> **Work instructions**: Output each line of the listing exactly, though pictures are not to appear.
◇ ◇ ◇ ◇ ◇
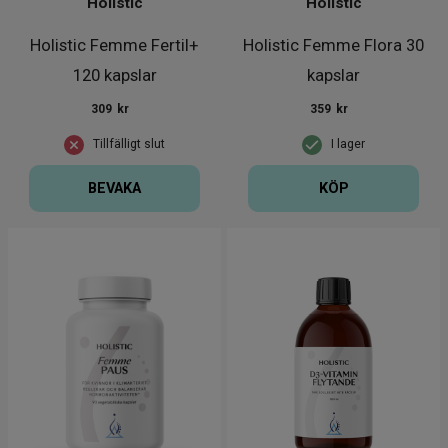
Holistic
Holistic
Holistic Femme Fertil+
Holistic Femme Flora 30
120 kapslar
kapslar
309
kr
359
kr
Tillfälligt slut
I lager
BEVAKA
KÖP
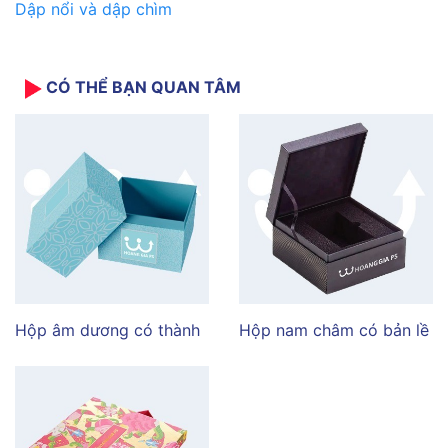
Dập nổi và dập chìm
CÓ THỂ BẠN QUAN TÂM
Hộp âm dương có thành
Hộp nam châm có bản lề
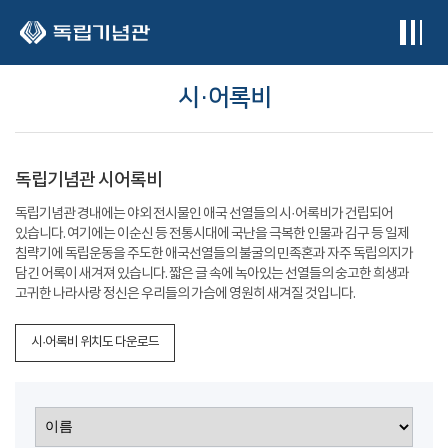
본문 바로가기
시·어록비
독립기념관 시어록비
독립기념관 경내에는 야외 전시물인 애국 선열들의 시·어록비가 건립되어
있습니다. 여기에는 이순신 등 전통시대에 국난을 극복한 인물과 김구 등 일제
침략기에 독립운동을 주도한 애국선열들의 불굴의 민족혼과 자주 독립의지가
담긴 어록이 새겨져 있습니다. 짧은 글 속에 녹아있는 선열들의 숭고한 희생과
고귀한 나라사랑 정신은 우리들의 가슴에 영원히 새겨질 것입니다.
시·어록비 위치도 다운로드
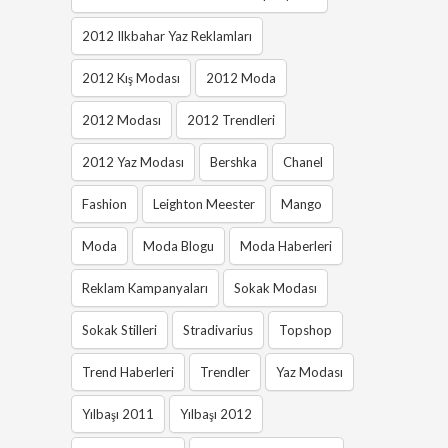
2012 Ilkbahar Yaz Reklamları
2012 Kış Modası
2012 Moda
2012 Modası
2012 Trendleri
2012 Yaz Modası
Bershka
Chanel
Fashion
Leighton Meester
Mango
Moda
Moda Blogu
Moda Haberleri
Reklam Kampanyaları
Sokak Modası
Sokak Stilleri
Stradivarius
Topshop
Trend Haberleri
Trendler
Yaz Modası
Yılbaşı 2011
Yılbaşı 2012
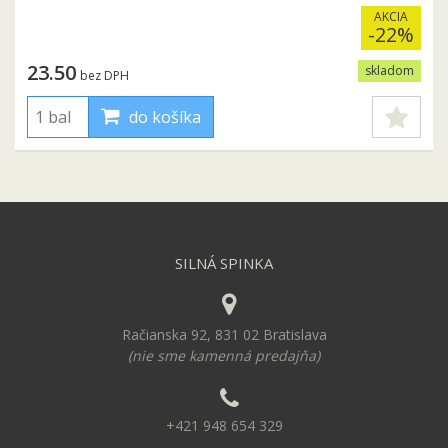
AKCIA
-22%
23.50
skladom
bez DPH
do košíka
SILNÁ SPINKA
Račianska 92, 831 02 Bratislava
(nie sme kamenná predajňa)
+421 948 654 329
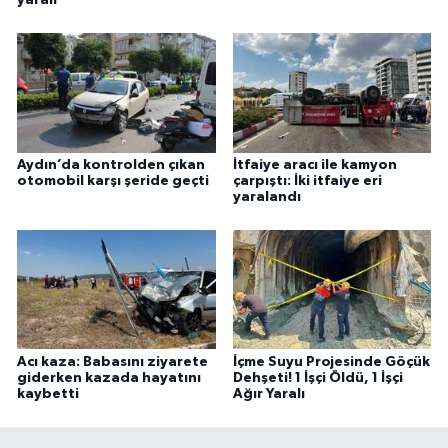
Aydın’da kontrolden çıkan
İtfaiye aracı ile kamyon
otomobil karşı şeride geçti
çarpıştı: İki itfaiye eri
yaralandı
Acı kaza: Babasını ziyarete
İçme Suyu Projesinde Göçük
giderken kazada hayatını
Dehşeti! 1 İşçi Öldü, 1 İşçi
kaybetti
Ağır Yaralı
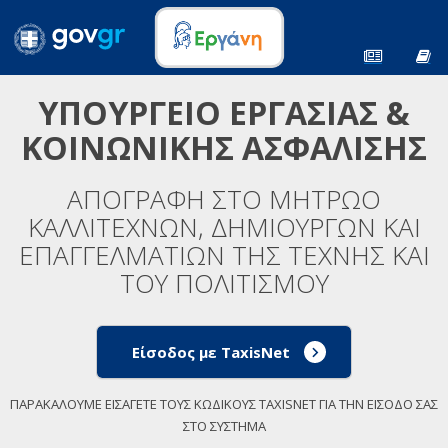
ΥΠΟΥΡΓΕΙΟ ΕΡΓΑΣΙΑΣ &
ΚΟΙΝΩΝΙΚΗΣ ΑΣΦΑΛΙΣΗΣ
ΑΠΟΓΡΑΦΗ ΣΤΟ ΜΗΤΡΩΟ
ΚΑΛΛΙΤΕΧΝΩΝ, ΔΗΜΙΟΥΡΓΩΝ ΚΑΙ
ΕΠΑΓΓΕΛΜΑΤΙΩΝ ΤΗΣ ΤΕΧΝΗΣ ΚΑΙ
ΤΟΥ ΠΟΛΙΤΙΣΜΟΥ
Είσοδος με TaxisNet
ΠΑΡΑΚΑΛΟΥΜΕ ΕΙΣΑΓΕΤΕ ΤΟΥΣ ΚΩΔΙΚΟΥΣ TAXISNET ΓΙΑ ΤΗΝ ΕΙΣΟΔΟ ΣΑΣ
ΣΤΟ ΣΥΣΤΗΜΑ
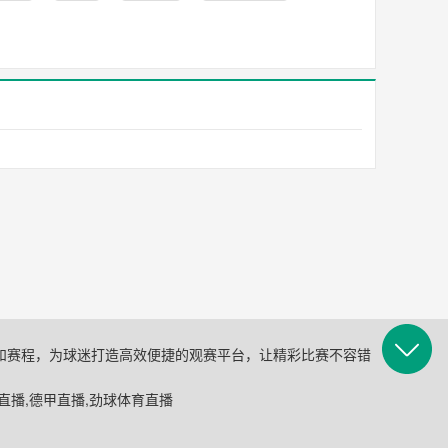
和赛程，为球迷打造高效便捷的观赛平台，让精彩比赛不容错
费NBA直播,德甲直播,劲球体育直播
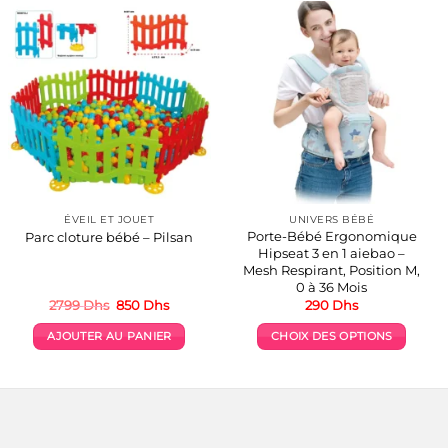
ÉVEIL ET JOUET
UNIVERS BÉBÉ
Porte-Bébé Ergonomique
Parc cloture bébé – Pilsan
Hipseat 3 en 1 aiebao –
Mesh Respirant, Position M,
0 à 36 Mois
Le
Le
2799
Dhs
850
Dhs
290
Dhs
prix
prix
initial
actuel
AJOUTER AU PANIER
CHOIX DES OPTIONS
était :
est :
.
2799 Dhs.
850 Dhs.
Ce
produit
a
plusieurs
variations.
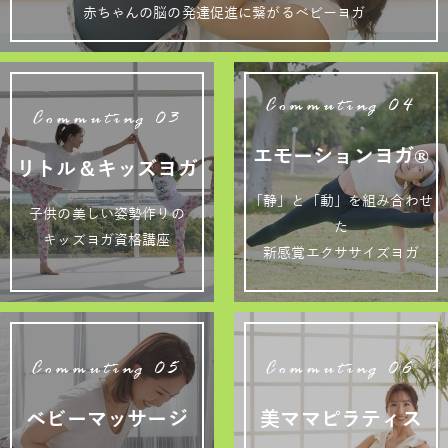
赤ちゃんの脳の発達促進に繋がるベビーヨガ
Commuting 04
Commuting 03
エモーションヨガ®
リトル＆キッズヨガ
「静」と「動」を組み合わせ
子供の美しい姿勢作りの
た
キッズヨガ資格講座
新感覚エクササイズヨガ
Commuting 05
Commuting 06
ベビーマッサージ
美ママピラティス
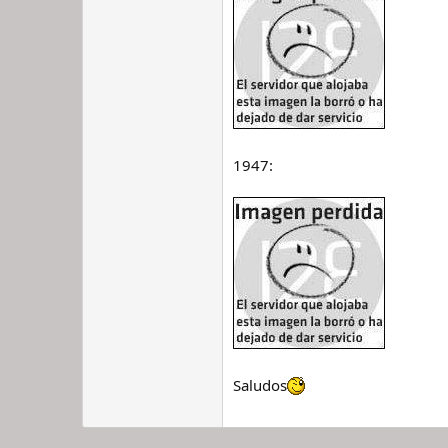
1947:
Saludos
◇ ◇ ◇ ◇ ◇
> **Your solution**:
Holistic
Holistic
Holistic Femme Fertil+
Holistic Femme Flora 30
120 kapslar
kapslar
309
kr
359
kr
Tillfälligt slut
I lager
BEVAKA
KÖP
Dập nổi và dập chìm
CÓ THỂ BẠN QUAN TÂM
Hộp âm dương có thành
Hộp nam châm có bản lề
본문 바로가기
시·어록비
독립기념관 시어록비
독립기념관 경내에는 야외 전시물인 애국 선열들의 시·어록비가 건립되어
있습니다. 여기에는 이순신 등 전통시대에 국난을 극복한 인물과 김구 등 일제
침략기에 독립운동을 주도한 애국선열들의 불굴의 민족혼과 자주 독립의지가
담긴 어록이 새겨져 있습니다. 짧은 글 속에 녹아있는 선열들의 숭고한 희생과
고귀한 나라사랑 정신은 우리들의 가슴에 영원히 새겨질 것입니다.
시·어록비 위치도 다운로드
2012 Ilkbahar Yaz Reklamları
2012 Kış Modası
2012 Moda
2012 Modası
2012 Trendleri
2012 Yaz Modası
Bershka
Chanel
Fashion
Leighton Meester
Mango
Moda
Moda Blogu
Moda Haberleri
Reklam Kampanyaları
Sokak Modası
Sokak Stilleri
Stradivarius
Topshop
Trend Haberleri
Trendler
Yaz Modası
Yılbaşı 2011
Yılbaşı 2012
AKCIA
-22%
23.50
skladom
bez DPH
do košíka
SILNÁ SPINKA
Račianska 92, 831 02 Bratislava
(nie sme kamenná predajňa)
+421 948 654 329
Aydın’da kontrolden çıkan
İtfaiye aracı ile kamyon
otomobil karşı şeride geçti
çarpıştı: İki itfaiye eri
yaralandı
Acı kaza: Babasını ziyarete
İçme Suyu Projesinde Göçük
giderken kazada hayatını
Dehşeti! 1 İşçi Öldü, 1 İşçi
kaybetti
Ağır Yaralı
ΥΠΟΥΡΓΕΙΟ ΕΡΓΑΣΙΑΣ &
ΚΟΙΝΩΝΙΚΗΣ ΑΣΦΑΛΙΣΗΣ
ΑΠΟΓΡΑΦΗ ΣΤΟ ΜΗΤΡΩΟ
ΚΑΛΛΙΤΕΧΝΩΝ, ΔΗΜΙΟΥΡΓΩΝ ΚΑΙ
ΕΠΑΓΓΕΛΜΑΤΙΩΝ ΤΗΣ ΤΕΧΝΗΣ ΚΑΙ
ΤΟΥ ΠΟΛΙΤΙΣΜΟΥ
Είσοδος με TaxisNet
ΠΑΡΑΚΑΛΟΥΜΕ ΕΙΣΑΓΕΤΕ ΤΟΥΣ ΚΩΔΙΚΟΥΣ TAXISNET ΓΙΑ ΤΗΝ ΕΙΣΟΔΟ ΣΑΣ
ΣΤΟ ΣΥΣΤΗΜΑ
和赛程，为球迷打造高效便捷的观赛平台，让精彩比赛不容错
费NBA直播,德甲直播,劲球体育直播
ÉVEIL ET JOUET
UNIVERS BÉBÉ
Porte-Bébé Ergonomique
Parc cloture bébé – Pilsan
Hipseat 3 en 1 aiebao –
Mesh Respirant, Position M,
0 à 36 Mois
Le
Le
2799
Dhs
850
Dhs
290
Dhs
prix
prix
initial
actuel
AJOUTER AU PANIER
CHOIX DES OPTIONS
était :
est :
.
2799 Dhs.
850 Dhs.
Ce
produit
a
plusieurs
variations.
赤ちゃんの脳の発達促進に繋がるベビーヨガ
Commuting 04
Commuting 03
エモーションヨガ®
リトル＆キッズヨガ
「静」と「動」を組み合わせ
子供の美しい姿勢作りの
た
キッズヨガ資格講座
新感覚エクササイズヨガ
Commuting 05
Commuting 06
ベビーマッサージ
美ママピラティス
1947:
Saludos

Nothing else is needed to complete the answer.